What is needed is a word-for-word copy of every record below, minus the pictures.

━━━ Data provided

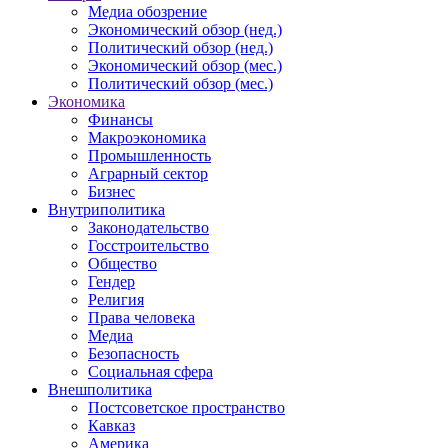
Медиа обозрение
Экономический обзор (нед.)
Политический обзор (нед.)
Экономический обзор (мес.)
Политический обзор (мес.)
Экономика
Финансы
Макроэкономика
Промышленность
Аграрный сектор
Бизнес
Внутриполитика
Законодательство
Госстроительство
Общество
Гендер
Религия
Права человека
Медиа
Безопасность
Социальная сфера
Внешполитика
Постсоветское пространство
Кавказ
Америка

━━━━━━

* **Result of this exercise**
Медиа обозрение
Экономический обзор (нед.)
Политический обзор (нед.)
Экономический обзор (мес.)
Политический обзор (мес.)
Экономика
Финансы
Макроэкономика
Промышленность
Аграрный сектор
Бизнес
Внутриполитика
Законодательство
Госстроительство
Общество
Гендер
Религия
Права человека
Медиа
Безопасность
Социальная сфера
Внешполитика
Постсоветское пространство
Кавказ
Америка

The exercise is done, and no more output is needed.